Le Commandant se tourna, enfin, lentement vers eux, découvrant un front soucieux, un regard un peu triste. Sa main droite froissait avec colère le malheureux billet, puis le rejetait au loin.

« Dans quel embarras me met cet enfant, dit-il sourdement… je m’étais promis de bien veiller pourtant…

— De qui parlez-vous, capitaine ? demanda encore doucement le Père Jogues.

— De Charlot… déclara enfin celui-ci avec effort. De Charlot cet impétueux petit soldat… sans cervelle. Il s’est enfui du Fort, cette nuit, avec Kinaetenon et son chien Feu.

— Mais, interrogea avec étonnement le Père Jogues, pourquoi un aussi mystérieux départ ? Ne pouvait-il revenir paisiblement avec nous aux Trois-Rivières, ce pauvre enfant ?

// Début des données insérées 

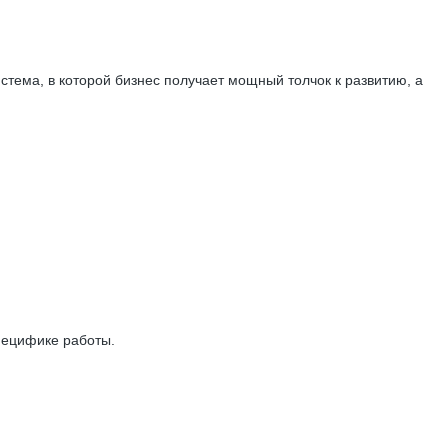
истема, в которой бизнес получает мощный толчок к развитию, а
пецифике работы.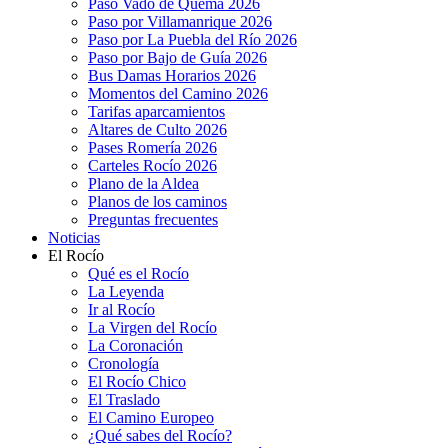
Paso Vado de Quema 2026
Paso por Villamanrique 2026
Paso por La Puebla del Río 2026
Paso por Bajo de Guía 2026
Bus Damas Horarios 2026
Momentos del Camino 2026
Tarifas aparcamientos
Altares de Culto 2026
Pases Romería 2026
Carteles Rocío 2026
Plano de la Aldea
Planos de los caminos
Preguntas frecuentes
Noticias
El Rocío
Qué es el Rocío
La Leyenda
Ir al Rocío
La Virgen del Rocío
La Coronación
Cronología
El Rocío Chico
El Traslado
El Camino Europeo
¿Qué sabes del Rocío?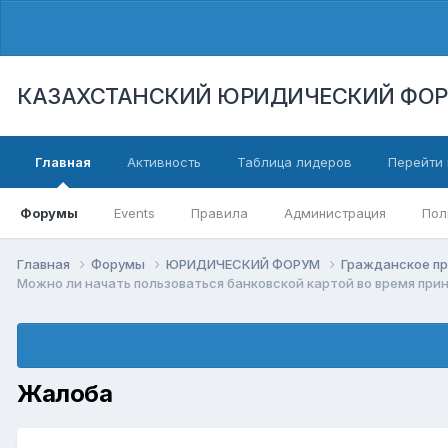
КАЗАХСТАНСКИЙ ЮРИДИЧЕСКИЙ ФО
Главная
Активность
Таблица лидеров
Перейти 
Форумы
Events
Правила
Администрация
Пол
Главная
Форумы
ЮРИДИЧЕСКИЙ ФОРУМ
Гражданское п
Можно ли начать пользоваться банковской картой во время при
Жалоба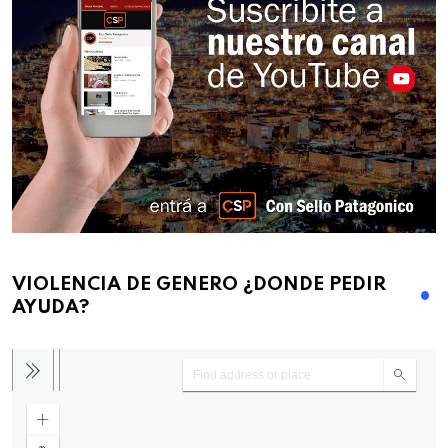
VIOLENCIA DE GENERO ¿DONDE PEDIR
AYUDA?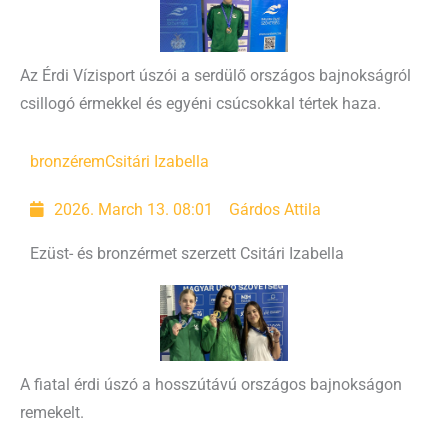
Az Érdi Vízisport úszói a serdülő országos bajnokságról
csillogó érmekkel és egyéni csúcsokkal tértek haza.
bronzérem
Csitári Izabella
2026. March 13. 08:01
Gárdos Attila
Ezüst- és bronzérmet szerzett Csitári Izabella
A fiatal érdi úszó a hosszútávú országos bajnokságon
remekelt.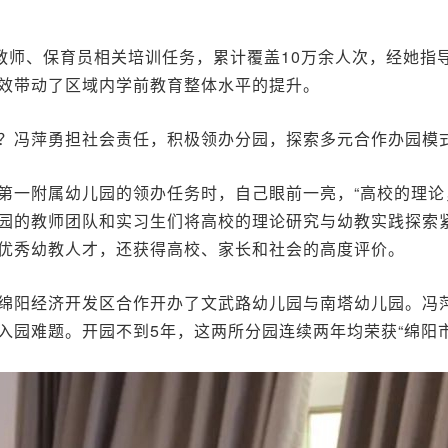
教师、保育员相关培训任务，累计覆盖10万余人次，经她指
效带动了区域内学前教育整体水平的提升。
？冯萍勇担社会责任，积极领办分园，探索多元合作办园模
第一附属幼儿园的领办任务时，自己眼前一亮，“高校的理论
园的教师团队和实习生们将高校的理论研究与幼教实践探索
优秀幼教人才，还获得高校、家长和社会的高度评价。
绵阳经济开发区合作开办了文武路幼儿园与南塔幼儿园。冯
入园难题。开园不到5年，这两所分园连续两年均荣获“绵阳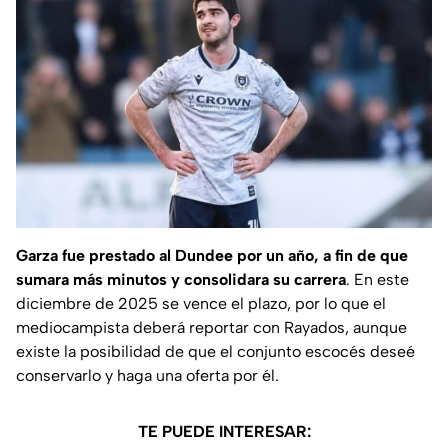
Garza fue prestado al Dundee por un año, a fin de que
sumara más minutos y consolidara su carrera
. En este
diciembre de 2025 se vence el plazo, por lo que el
mediocampista deberá reportar con Rayados, aunque
existe la posibilidad de que el conjunto escocés deseé
conservarlo y haga una oferta por él.
TE PUEDE INTERESAR:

— Retourner avec vous ? Aux Trois-Rivières ? Plût au Ciel, mon révérend Père !… Mais Monsieur Charlot rêvait de bien autre chose, ainsi que me l’avait écrit sa sœur Perrine, qui me priait me suppliait même, de ne le point perdre de vue, durant son séjour au Fort…

— Bah ! ne vous alarmez pas, capitaine, dit Jean Bourdon. Nous sommes en temps de paix, non de guerre. Et puis Charlot connaît ces barbares mieux que nous. Le séjour qu’il y a fait durant son enfance l’a rendu perspicace à leur endroit… Il ne s’aventurera pas de leur côté, vous verrez. Vous…

— Il ne s’aventurera pas, dites-vous ? Il fait pis. Il s’y installera. Il est en ce moment en route vers les pays iroquois, M. le Procureur. C’est ce qu’il m’écrit, me chargeant en outre, ô la belle corvée, de prévenir doucement sa sœur Perrine de son intention d’y passer peut-être l’hiver… en la compagnie du Père Jogues… Vos paroles ont porté tout de suite, mon Père, hélas !

— Mais que dira La Poterie ? Charlot est soldat à la garnison des Trois-Rivières, n’est-ce pas ? s’enquit Jean Bourdon. La discipline militaire ne permettra pas cela.

— Sans doute. Mais la constitution de Charlot, très affaiblie depuis l’hiver dernier, rend certaine l’approbation du Commandant, toujours empressé de conseiller la vie en plein air dans la forêt, comme souverain remède en des cas semblables. C’est du moins ce que m’écrit encore ce petit chercheur d’aventure.

— Je me chargerai bien de parler à Perrine, offrit en souriant le Père Jogues. Aussi bien, je suis peut-être responsable de la décision de cet enfant.

— J’accepte, révérend Père, j’accepte, répondit vivement La Crapaudière, Ouf ! me voilà allégé d’un grand poids. Merci, merci.

— Que va-t-il faire, croyez-vous, cet enfant, en ces pays dangereux ? interrogea Jean Bourdon. Vous le savez. Commandant ?

— Je m’en doute. Se livrer sans frein et sans fin, le petit misérable à sa passion favorite : la chasse.

— L’imprudent ! murmura le Père Jogues.

— Mon révérend Père, fit La Crapaudière en tendant les deux missives de Charlot, puisque vous voulez bien vous charger de voir Perrine, voici les lettres. Vous seriez bien bon de dire à cette bonne petite sœur combien je déplore ce départ, cette fuite si adroitement concertée.

— D’autant plus, ajouta le Père, qu’en assurant à cette bonne enfant que j’espère en effet, obtenir la faveur de passer l’hiver au bourg des Iroquois où se trouve Charlot, elle en deviendra moins inquiète. Comptez sur moi, capitaine, pour amoindrir le choc, comptez sur moi… Mais il est temps de nous embarquer, de nous enfuir, nous aussi, précisa-t-il avec son bon sourire. Si nous pouvions être aux Trois-Rivières demain soir, le 29 ?

— Vous y serez, mon révérend Père, vous y serez, affirma La Crapaudière. La température et le fleuve, bien disposés, vont vous le permettre.

  1. Sorel de nos jours.
  2. Aujourd’hui la rivière Richelieu.